Aortic valve reimplantation using Kuban Cuff modification in a patient with acute type A aortic dissection and aortic valve insufficiency
Masters of Cardiothoracic Surgery

Aortic valve reimplantation using Kuban Cuff modification in a patient with acute type A aortic dissection and aortic valve insufficiency

Sergey Boldyrev1,2, Vasily Kaleda1, Kirill Barbukhatty1,2

1Department for Adult Cardiac Surgery, S.V. Ochapowski Regional Hospital #1, Krasnodar, Russia; 2Division for Cardiac Surgery and Cardiology, Kuban State Medical University, Krasnodar, Russia

Correspondence to: Sergey Boldyrev. Department for Cardiac Surgery #2, S.V. Ochapowski Regional Hospital #1, 140, Rossiyskaya Street, Krasnodar, 350086, Russia. Email:

Submitted Apr 27, 2016. Accepted for publication May 09, 2016.

doi: 10.21037/acs.2016.07.03

Video 1 Aortic valve reimplantation using Kuban Cuff modification in a patient with acute type A aortic dissection and aortic valve insufficiency.

Clinical vignette

The corresponding video is an aortic valve (AV) reimplantation using the Kuban Cuff modification technique (Video 1).
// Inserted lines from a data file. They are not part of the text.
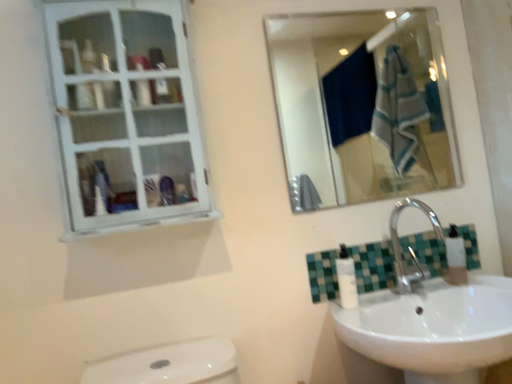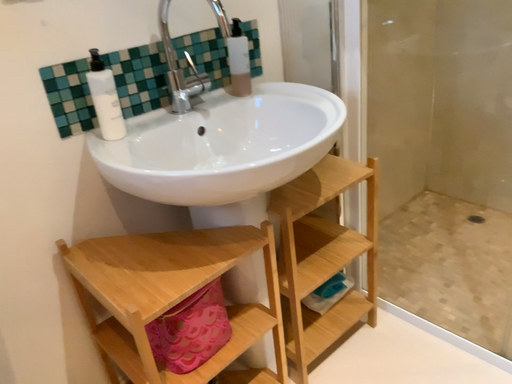 Question: Which way did the camera rotate in the video?

Choices:
 (A) rotated right
 (B) rotated left

Answer: (A) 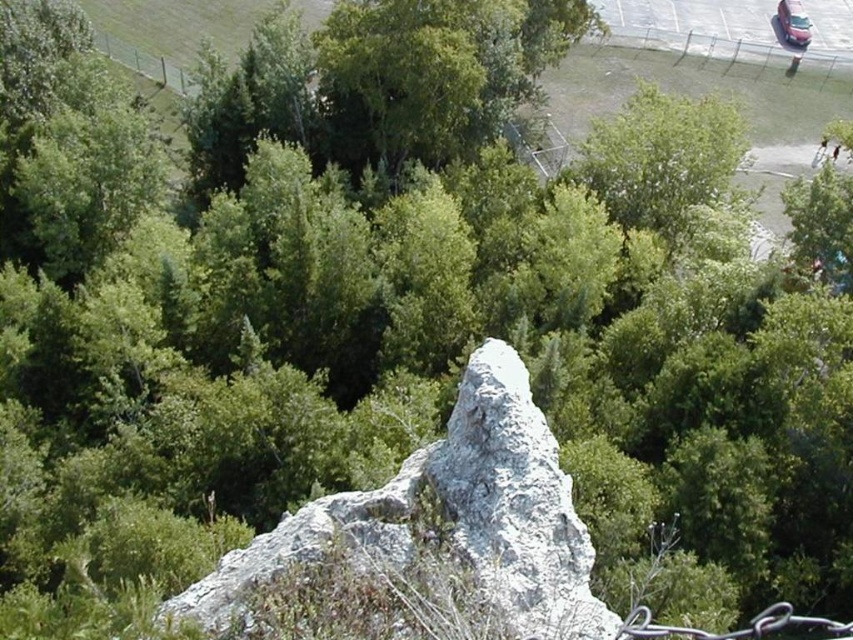 Looking at this image, who is higher up, white rough rock at center or metallic silver car at upper right?

Positioned higher is metallic silver car at upper right.

Is point (479, 364) farther from camera compared to point (796, 26)?

No, it is in front of (796, 26).

Image resolution: width=853 pixels, height=640 pixels. What do you see at coordinates (450, 516) in the screenshot?
I see `white rough rock at center` at bounding box center [450, 516].

The width and height of the screenshot is (853, 640). In order to click on white rough rock at center in this screenshot , I will do `click(450, 516)`. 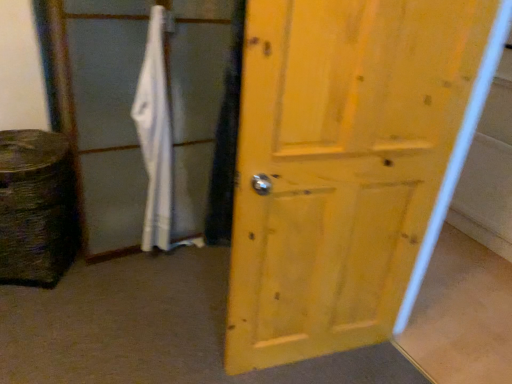 Question: From the image's perspective, is matte white screen door at center located beneath white fabric bath towel at center-left?

Choices:
 (A) no
 (B) yes

Answer: (A)

Question: Does matte white screen door at center lie behind white fabric bath towel at center-left?

Choices:
 (A) no
 (B) yes

Answer: (A)

Question: Is matte white screen door at center oriented away from white fabric bath towel at center-left?

Choices:
 (A) no
 (B) yes

Answer: (B)

Question: From a real-world perspective, is matte white screen door at center over white fabric bath towel at center-left?

Choices:
 (A) yes
 (B) no

Answer: (A)

Question: Considering the relative sizes of matte white screen door at center and white fabric bath towel at center-left in the image provided, is matte white screen door at center thinner than white fabric bath towel at center-left?

Choices:
 (A) no
 (B) yes

Answer: (A)

Question: Considering the positions of yellow wood door at center and matte white screen door at center in the image, is yellow wood door at center bigger or smaller than matte white screen door at center?

Choices:
 (A) big
 (B) small

Answer: (B)

Question: Considering the positions of yellow wood door at center and matte white screen door at center in the image, is yellow wood door at center wider or thinner than matte white screen door at center?

Choices:
 (A) thin
 (B) wide

Answer: (A)

Question: From the image's perspective, is yellow wood door at center positioned above or below matte white screen door at center?

Choices:
 (A) above
 (B) below

Answer: (B)

Question: Visually, is yellow wood door at center positioned to the left or to the right of matte white screen door at center?

Choices:
 (A) right
 (B) left

Answer: (A)

Question: Considering their positions, is white fabric bath towel at center-left located in front of or behind matte white screen door at center?

Choices:
 (A) behind
 (B) front

Answer: (A)

Question: From the image's perspective, is white fabric bath towel at center-left located above or below matte white screen door at center?

Choices:
 (A) below
 (B) above

Answer: (A)

Question: Is white fabric bath towel at center-left wider or thinner than matte white screen door at center?

Choices:
 (A) wide
 (B) thin

Answer: (B)

Question: Is white fabric bath towel at center-left bigger or smaller than matte white screen door at center?

Choices:
 (A) small
 (B) big

Answer: (A)

Question: Considering the positions of matte white screen door at center and white fabric bath towel at center-left in the image, is matte white screen door at center taller or shorter than white fabric bath towel at center-left?

Choices:
 (A) tall
 (B) short

Answer: (A)

Question: Based on their sizes in the image, would you say matte white screen door at center is bigger or smaller than white fabric bath towel at center-left?

Choices:
 (A) big
 (B) small

Answer: (A) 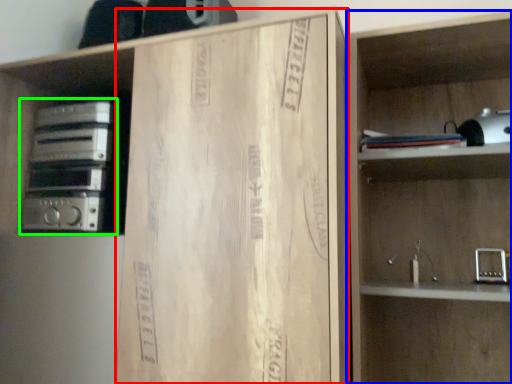 Question: Which object is the farthest from cardboard (highlighted by a red box)? Choose among these: shelf (highlighted by a blue box) or stereo (highlighted by a green box).

Choices:
 (A) shelf
 (B) stereo

Answer: (B)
The patient is a 36-year-old male with acute (3 days) DeBakey type I aortic dissection. He has Marfan syndrome, aortic root aneurysm of 65 mm, tricuspid aortic valve with aortic grade 3 insufficiency. The patient had a previous abdominal aortic replacement without any other significant comorbidities. The left ventricular function and coronary arteries are normal. AV reimplantation was chosen by reason of young age.

Surgical techniques


Before surgery, all patients with aortic dissection undergo preoperative computed tomography (CT) and echocardiography to assess the details of the patient’s anatomy, morphology of the dissection and aortic valve function. The patient is positioned supine and maintained under general anesthesia. A left radial arterial pressure line is placed. A 7 Fr triple-lumen central venous catheter must be inserted into the right jugular vein and a 12 Fr dual-lumen catheter must be inserted into the left subclavian vein. The groins should be exposed in case femoral cannulation is required.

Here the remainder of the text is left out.